Наше счастливое время - Кон Джиён Страница 7
Наше счастливое время - Кон Джиён читать онлайн бесплатно
Голова болит так, что можно сойти с ума… Вчера не сомкнула глаз… Лекарства, которые ты выписал в прошлый раз, уже не помогают. И после них макияж неровно ложится… Прямо беда, пачками пить вредные таблетки – здоровье портить, а бессонница меня старит – кожа никуда не годится…» Немногословный брат вновь слушал молча, а я, сидя возле матери, жевала сэндвич из очень полезного ржаного хлеба с колбасой и овощами. Мы взглянули друг на друга. «Мама, вы бы не переживали! Уже ведь несколько раз проверялись, и ничего страшного не обнаружили…» Оставалось удивляться его бесконечному терпению и участию в голосе… Я решила добавить: «Мама! Брат прав.
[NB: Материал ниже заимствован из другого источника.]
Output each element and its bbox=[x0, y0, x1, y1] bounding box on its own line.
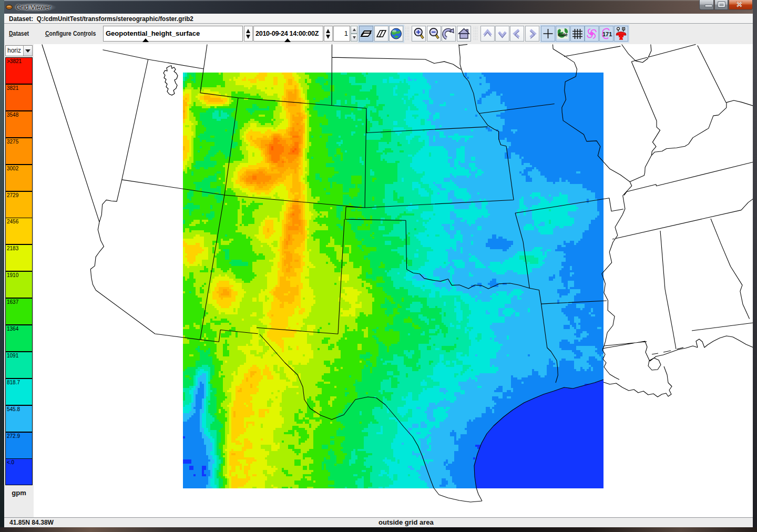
svg-text:171: 171 bbox=[602, 31, 612, 37]
svg-text:date: date bbox=[558, 32, 568, 37]
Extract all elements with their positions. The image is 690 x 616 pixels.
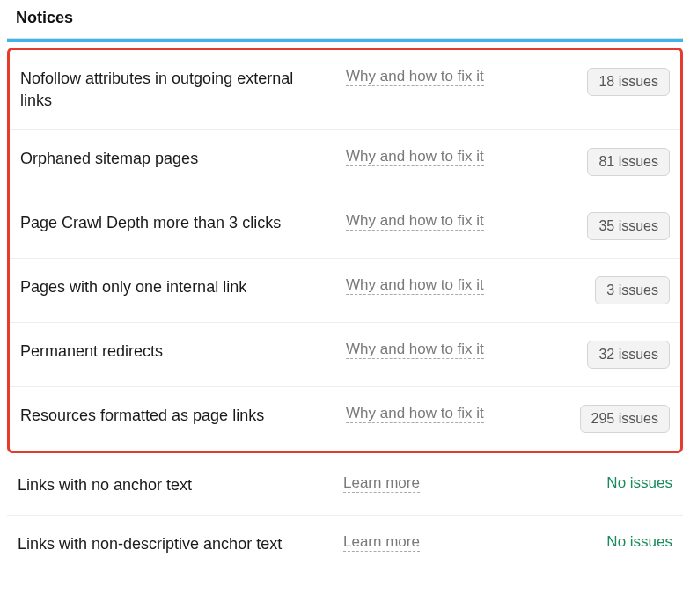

Как же современная медицина сможет разобраться в твоей деликатно устроенной и суперчувствительной нервной системе?! Вот ничего и не остается таким утонченным натурам, как ты, кроме как смириться и терпеть…» Насколько я помню, то утро в конце концов опять завершилось мамиными воплями. Как каждый день. И когда она начала брюзжать, что пора прекратить изображать из себя никчемную певичку и отправиться с глаз долой учиться за границу, я с радостью ухватилась за эту идею. Интерес к жизни поп-дивы, которой я посвятила уже около года, постепенно угасал, к тому же появилась надежда, что я смогу наконец встречать утро тихо и мирно. Мне сильно надоело подстраиваться под ее настроение.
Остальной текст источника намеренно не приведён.